Erhöhte Laborqualität – trotz oder wegen Automatisierung?

Das Klinikum Karlsruhe, die größte Klinik in der Region „Mittlerer Oberrhein“, ist ein Haus der Maximalversorgung und gleichzeitig Lehrkrankenhaus der Universität Freiburg. Es verfügt über insgesamt mehr als 1.500 Betten, 50 Stationen und 30 Ambulanzen. Versorgt werden hier jährlich etwa 63.000 stationäre und über 180.000 ambulante Patienten. Selbstverständlich verfügt eine Klinik dieser Größenordnung auch über ein entsprechendes Zentral‐Labor.

Interview: Walter Depner

portrait of horst mayer
Dr Horst Mayer ist leitender Oberarzt der Abteilung für medizinische Diagnostik am Klinikum Karlsruhe

Wir sprachen mit dem leitenden Oberarzt der Abteilung für medizinische Diagnostik, Dr. Horst Mayer, über dieses Labor, insbesondere über die in den letzten Jahren durchgeführte Automation. Denn diese ist Voraussetzung dafür, dass die Qualität im Labor nicht nur gehalten, sondern gesteigert werden konnte und außerdem auch die wirtschaftlichen und ökonomischen Aspekte entsprechend Beachtung fanden. Aus aktuellem Anlass sprachen wir mit Dr. Mayer auch über die Problematik von COVID‐19.
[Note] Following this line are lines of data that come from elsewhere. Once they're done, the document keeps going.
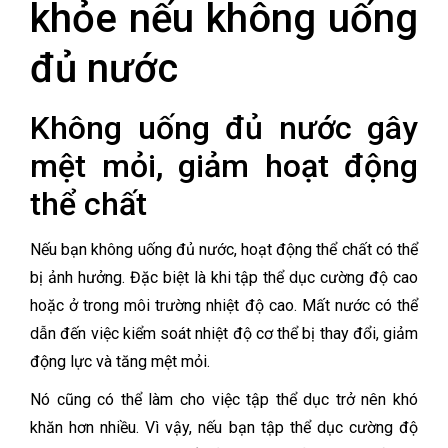
khỏe nếu không uống
đủ nước
Không uống đủ nước gây
mệt mỏi, giảm hoạt động
thể chất
Nếu bạn không uống đủ nước, hoạt động thể chất có thể
bị ảnh hưởng. Đặc biệt là khi tập thể dục cường độ cao
hoặc ở trong môi trường nhiệt độ cao. Mất nước có thể
dẫn đến việc kiểm soát nhiệt độ cơ thể bị thay đổi, giảm
động lực và tăng mệt mỏi.
Nó cũng có thể làm cho việc tập thể dục trở nên khó
khăn hơn nhiều. Vì vậy, nếu bạn tập thể dục cường độ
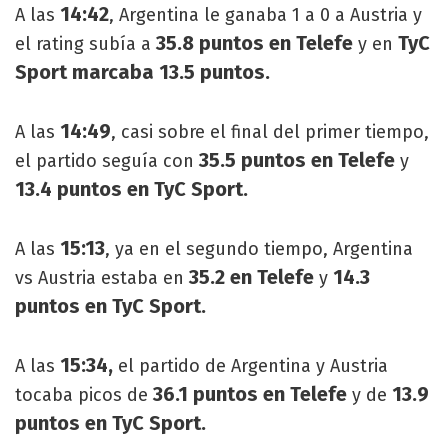
14:42
A las
, Argentina le ganaba 1 a 0 a Austria y
35.8 puntos en Telefe
TyC
el rating subía a
y en
Sport marcaba 13.5 puntos.
14:49
A las
, casi sobre el final del primer tiempo,
35.5 puntos en Telefe
el partido seguía con
y
13.4 puntos en TyC Sport.
15:13
A las
, ya en el segundo tiempo, Argentina
35.2 en Telefe
14.3
vs Austria estaba en
y
puntos en TyC Sport.
15:34,
A las
el partido de Argentina y Austria
36.1 puntos en Telefe
13.9
tocaba picos de
y de
puntos en TyC Sport.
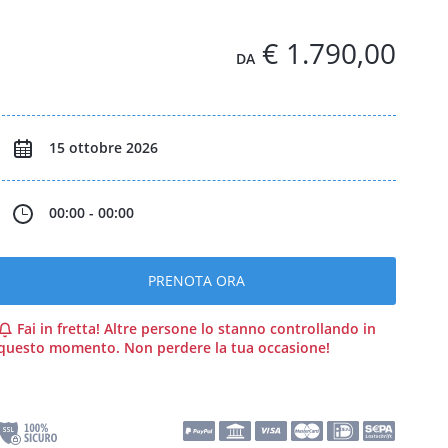
€ 1.790,00
DA
15 ottobre 2026
00:00 - 00:00
PRENOTA ORA
Fai in fretta! Altre persone lo stanno controllando in
questo momento. Non perdere la tua occasione!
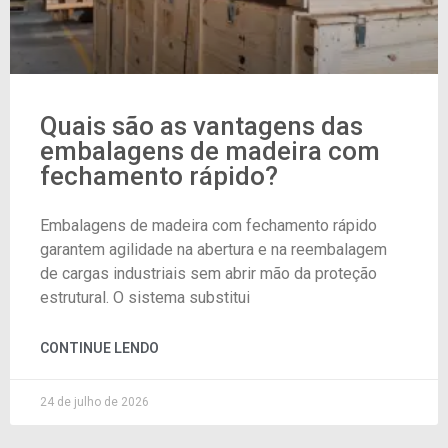
Quais são as vantagens das
embalagens de madeira com
fechamento rápido?
Embalagens de madeira com fechamento rápido
garantem agilidade na abertura e na reembalagem
de cargas industriais sem abrir mão da proteção
estrutural. O sistema substitui
CONTINUE LENDO
24 de julho de 2026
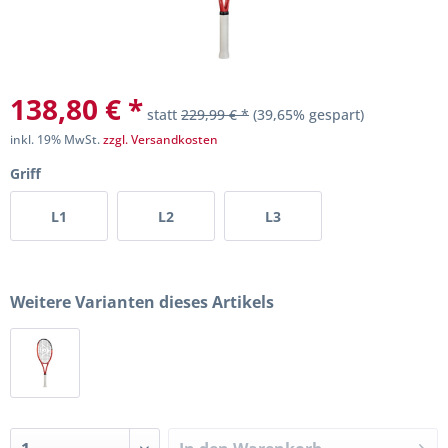
138,80 € *
statt
229,99 € *
(39,65% gespart)
inkl. 19% MwSt.
zzgl. Versandkosten
Griff
L1
L2
L3
Weitere Varianten dieses Artikels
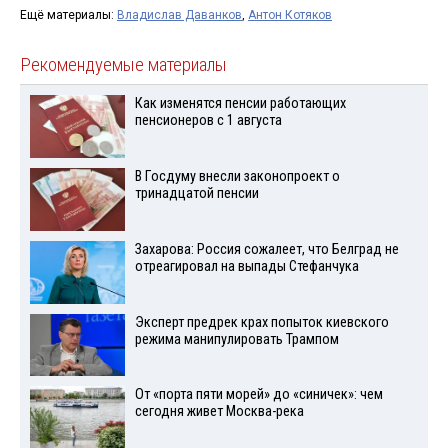
Ещё материалы:
Владислав Даванков
,
Антон Котяков
Рекомендуемые материалы
Как изменятся пенсии работающих
пенсионеров с 1 августа
В Госдуму внесли законопроект о
тринадцатой пенсии
Захарова: Россия сожалеет, что Белград не
отреагировал на выпады Стефанчука
Эксперт предрек крах попыток киевского
режима манипулировать Трампом
От «порта пяти морей» до «синичек»: чем
сегодня живет Москва-река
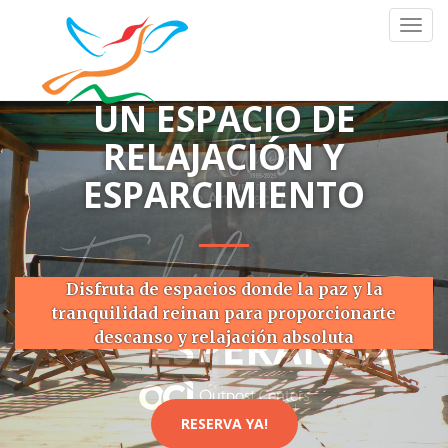
Toggl
navig
UN ESPACIO DE
RELAJACIÓN Y
ESPARCIMIENTO
Disfruta de espacios donde la paz y la
tranquilidad reinan para proporcionarte
descanso y relajación absoluta
RESERVA YA!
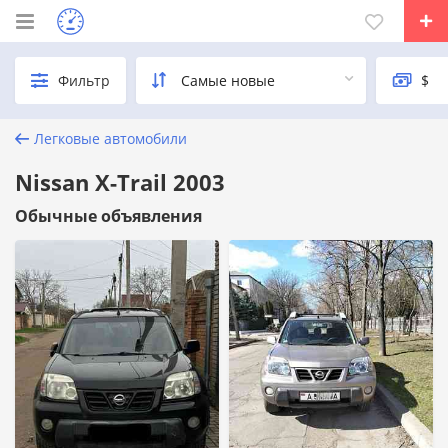
Фильтр
Легковые автомобили
Nissan X-Trail 2003
Обычные объявления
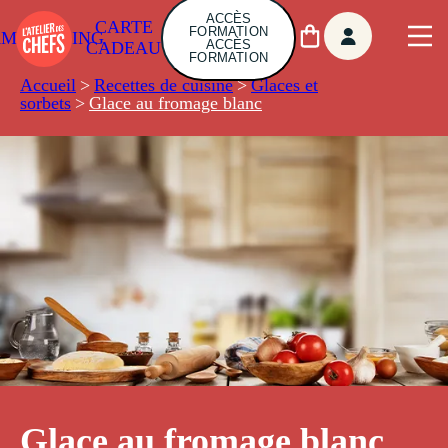
ACCÈS
CARTE
FORMATION
AMBUILDING
ACCÈS
CADEAU
FORMATION
Accueil
>
Recettes de cuisine
>
Glaces et
sorbets
>
Glace au fromage blanc
Glace au fromage blanc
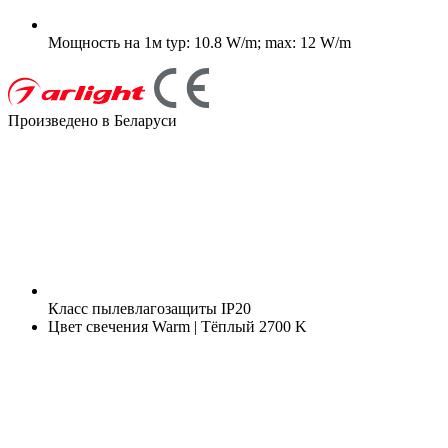
Мощность на 1м
typ: 10.8 W/m; max: 12 W/m
Произведено в Беларуси
Класс пылевлагозащиты
IP20
Цвет свечения
Warm | Тёплый 2700 K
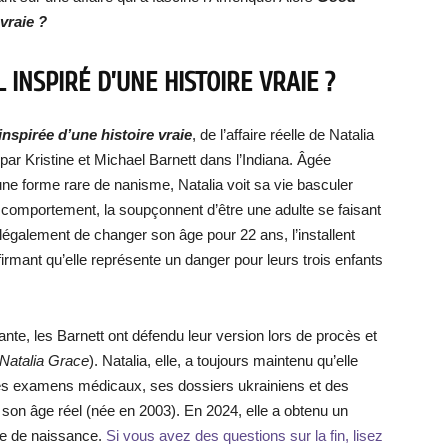
vraie ?
 INSPIRÉ D’UNE HISTOIRE VRAIE ?
nspirée d’une histoire vraie
, de l’affaire réelle de Natalia
ar Kristine et Michael Barnett dans l’Indiana. Âgée
d’une forme rare de nanisme, Natalia voit sa vie basculer
 comportement, la soupçonnent d’être une adulte se faisant
légalement de changer son âge pour 22 ans, l’installent
irmant qu’elle représente un danger pour leurs trois enfants
e, les Barnett ont défendu leur version lors de procès et
Natalia Grace
). Natalia, elle, a toujours maintenu qu’elle
Des examens médicaux, ses dossiers ukrainiens et des
son âge réel (née en 2003). En 2024, elle a obtenu un
te de naissance.
Si vous avez des questions sur la fin, lisez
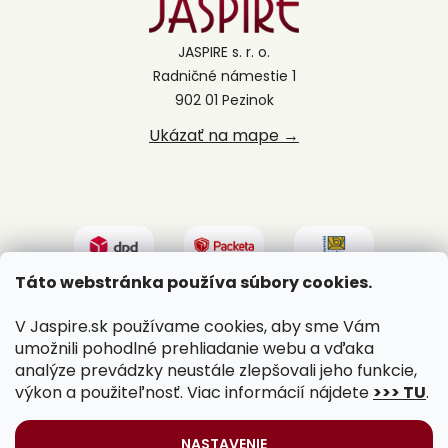
JASPIRE s. r. o.
Radničné námestie 1
902 01 Pezinok
Ukázať na mape →
Táto webstránka používa súbory cookies.
V Jaspire.sk používame cookies, aby sme Vám
umožnili pohodlné prehliadanie webu a vďaka
analýze prevádzky neustále zlepšovali jeho funkcie,
výkon a použiteľnosť. Viac informácií nájdete
>>> TU
.
Vytvoril Shoptet
|
Upravil Balkys
NASTAVENIE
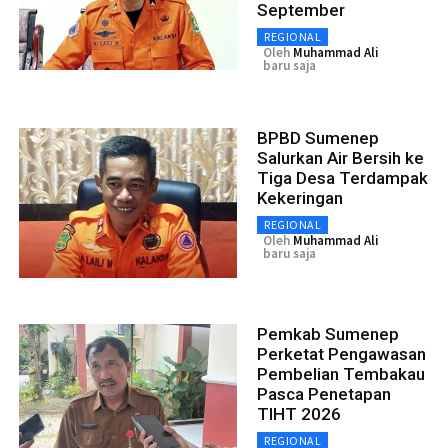
September
REGIONAL
Oleh
Muhammad Ali
baru saja
BPBD Sumenep
Salurkan Air Bersih ke
Tiga Desa Terdampak
Kekeringan
REGIONAL
Oleh
Muhammad Ali
baru saja
Pemkab Sumenep
Perketat Pengawasan
Pembelian Tembakau
Pasca Penetapan
TIHT 2026
REGIONAL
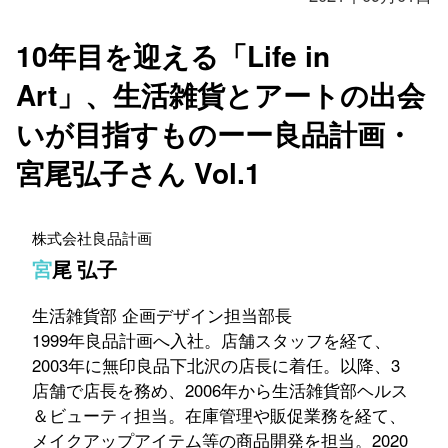
10年目を迎える「Life in
Art」、生活雑貨とアートの出会
いが目指すものーー良品計画・
宮尾弘子さん Vol.1
株式会社良品計画
宮尾 弘子
生活雑貨部 企画デザイン担当部長
1999年良品計画へ入社。店舗スタッフを経て、
2003年に無印良品下北沢の店長に着任。以降、3
店舗で店長を務め、2006年から生活雑貨部ヘルス
＆ビューティ担当。在庫管理や販促業務を経て、
メイクアップアイテム等の商品開発を担当。2020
"Wir beschäftigen im Augenblick 38 Vollzeitkräfte und 12 weitere, ebenfalls in Vollzeit arbeitende Hilfskräfte, hauptsächlich Studenten", berichtet Mayer. "Die Fallzahlen für Erwachsene in der Notfallambulanz liegen bei etwa 35.000 Patienten pro Jahr. Pro Tag bearbeiten wir durchschnittlich 4.000 Probenröhrchen, davon ca. 1.500 Serum-, 500 Gerinnungs- und 800 Blutbild-Röhrchen. Der Rest verteilt sich auf alle anderen Materialien. Daraus ergeben sich im Durchschnitt etwa 16.000 Einzelanalysen pro Tag. Die Hauptbelastung liegt in unserem Labor etwa zwischen 7.00 Uhr und 9.00 Uhr. In dieser Zeit kommen durchschnittlich 800 Probenröhrchen hier an, während sich der Rest auf den übrigen Tag verteilt."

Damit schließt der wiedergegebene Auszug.